The role of mentorship in universities: the knowledge management framework
DOI:
https://doi.org/10.34190/eckm.23.1.470Abstract
Abstract: In this paper we discuss mentorship in the university context with a focus on knowledge sharing and creation. We assume from the outset that academics and actors representing practice, as well as students, can be considered as distinct or interlinked communities of practice, where the participants of the community share similar values, norms and practices that follow community-specific dominant logics. We suggest there is a role for mentors between academia, student life and fields of practice, and that the knowledge creation and sharing processes can take different formats, similar to changing mentor roles in facilitating or sharing the knowledge processes.

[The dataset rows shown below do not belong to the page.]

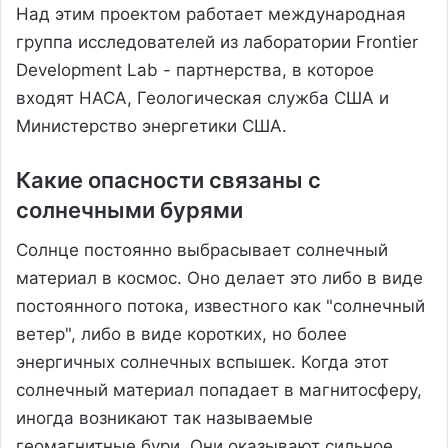
Над этим проектом работает международная
группа исследователей из лаборатории Frontier
Development Lab - партнерства, в которое
входят НАСА, Геологическая служба США и
Министерство энергетики США.
Какие опасности связаны с
солнечными бурями
Солнце постоянно выбрасывает солнечный
материал в космос. Оно делает это либо в виде
постоянного потока, известного как "солнечный
ветер", либо в виде коротких, но более
энергичных солнечных вспышек. Когда этот
солнечный материал попадает в магнитосферу,
иногда возникают так называемые
геомагнитные бури. Они оказывают сильное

We discuss the roles of mentors in the knowledge sharing contexts of communities of practice building on previous studies reflecting the professional identity of students and mentoring in those same contexts. We look at knowledge and learning as processes, acknowledging the specific nature of tacit and explicit knowledge following the perspectives from the SECI model and experiential learning. We further elaborate the role of mentors in sharing and building knowledge focusing on the university context. The results indicate that mentoring takes various forms and needs different enabling processes in different contexts within university cycles. The role of informal unexpected mentoring occurring within the ‘ordinary’ learning context is often ignored. The contribution of the paper provides a deeper understanding of mentoring in the university, as well as elaborating on the mentor as a knowledge activist contributing new insights in knowledge management discussions. The study has managerial implications related to new approaches to transforming mentoring from being an “add-on” activity to an integrated part of university curriculum development.